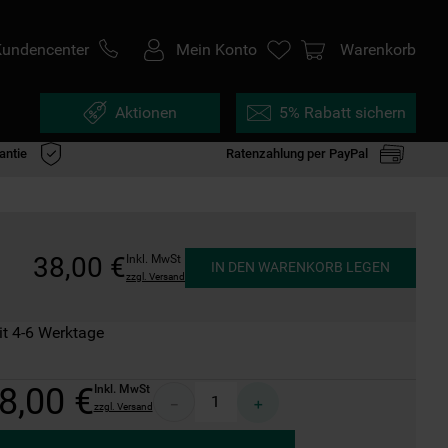
Kundencenter
Mein Konto
Warenkorb
Aktionen
5% Rabatt sichern
antie
Ratenzahlung per PayPal
38
,
00
€
Inkl. MwSt
IN DEN WARENKORB LEGEN
zzgl. Versand
it 4-6 Werktage
8
,
00
€
Inkl. MwSt
－
＋
zzgl. Versand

+ + + + +

> _Requirement_
Leaving aside the images, write out the entries above word for word.

> _Solution for this problem_
Kundencenter
Mein Konto
Warenkorb
Aktionen
5% Rabatt sichern
antie
Ratenzahlung per PayPal
38
,
00
€
Inkl. MwSt
IN DEN WARENKORB LEGEN
zzgl. Versand
it 4-6 Werktage
8
,
00
€
Inkl. MwSt
－
＋
zzgl. Versand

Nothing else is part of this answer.